DOWN THE RABBIT HOLE

Pretty, though as condensations go, less Wonder-full than Robert Sabuda’s pop-up Alice (2003) or the digital Alicewinks...

A much-abridged version of the classic’s first five chapters, dressed up with large and properly surreal illustrations.

Rhatigan and Nurnberg retain “Curiouser and curiouser!” and other select bits of the original while recasting the narrative in various sizes of type and a modern-sounding idiom: “Tiny Alice needed something special to eat to get back to her regular girl size.” They take Carroll’s bemused young explorer past initial ups and downs and her encounter with a certain (here, nonsmoking) Blue Caterpillar. Looking more to Disney than Tenniel, Puybaret casts Alice as a slender figure with flyaway corn-silk hair and big, blue, widely spaced eyes posing with balletic grace against broadly airbrushed backdrops. Leafless trees and barren hills give Wonderland an open, autumnal look.

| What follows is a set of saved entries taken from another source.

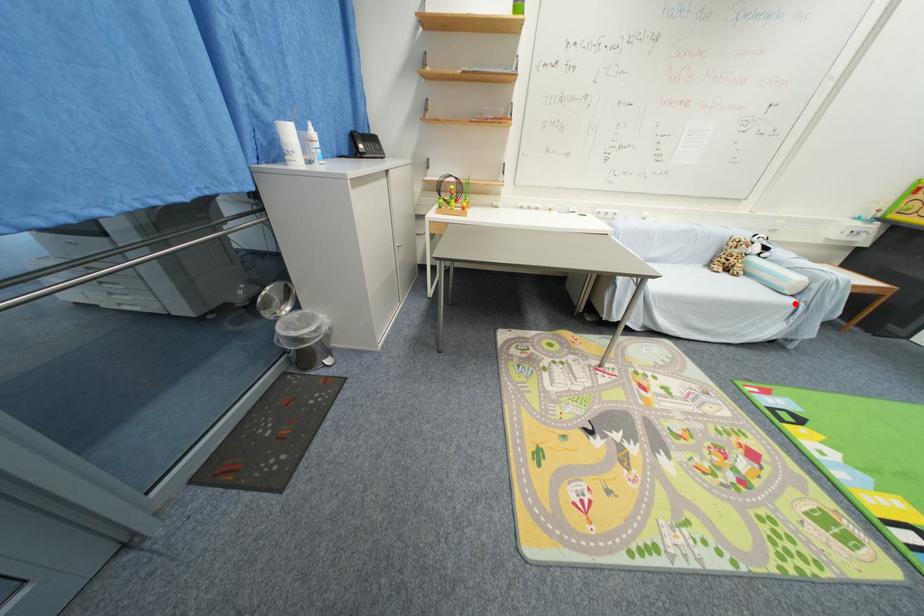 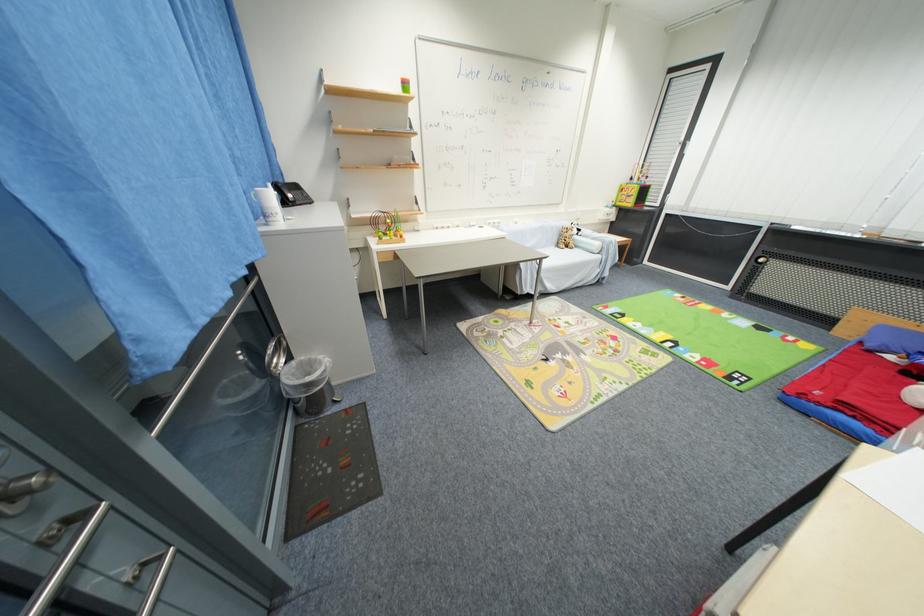 Question: I am providing you with two images of the same scene from different viewpoints. Given a red point in image1, look at the same physical point in image2. Is it:

Choices:
 (A) Closer to the viewpoint
 (B) Farther from the viewpoint

Answer: (A) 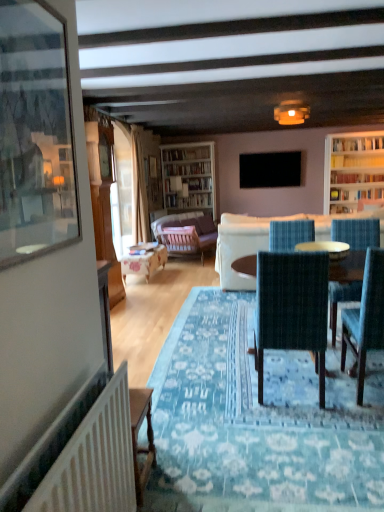 What do you see at coordinates (35, 134) in the screenshot? This screenshot has width=384, height=512. I see `clear glass picture frame at left` at bounding box center [35, 134].

What do you see at coordinates (263, 241) in the screenshot?
I see `white fabric couch at center, acting as the 1th studio couch starting from the front` at bounding box center [263, 241].

What is the approximate width of white fabric couch at center, the 2th studio couch when ordered from back to front?

white fabric couch at center, the 2th studio couch when ordered from back to front, is 1.26 meters in width.

You are a GUI agent. You are given a task and a screenshot of the screen. Output one action in this format:
    pyautogui.click(x=<x>, y=<y>)
    Task: Click on the matte yellow lampshade at upper center
    
    Given the screenshot: What is the action you would take?
    pyautogui.click(x=291, y=112)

The odd vegetation adds an otherworldly tone, and compact houses and residents from the White Rabbit and the Dodo to occasional troupes of mice or other small creatures in circus dress are depicted with precise, lapidary polish. A marginally relevant endpaper map (partly blocked by the flaps) leads down the River of Tears, past a turnoff for a Bathroom and on toward “the Tea Party.”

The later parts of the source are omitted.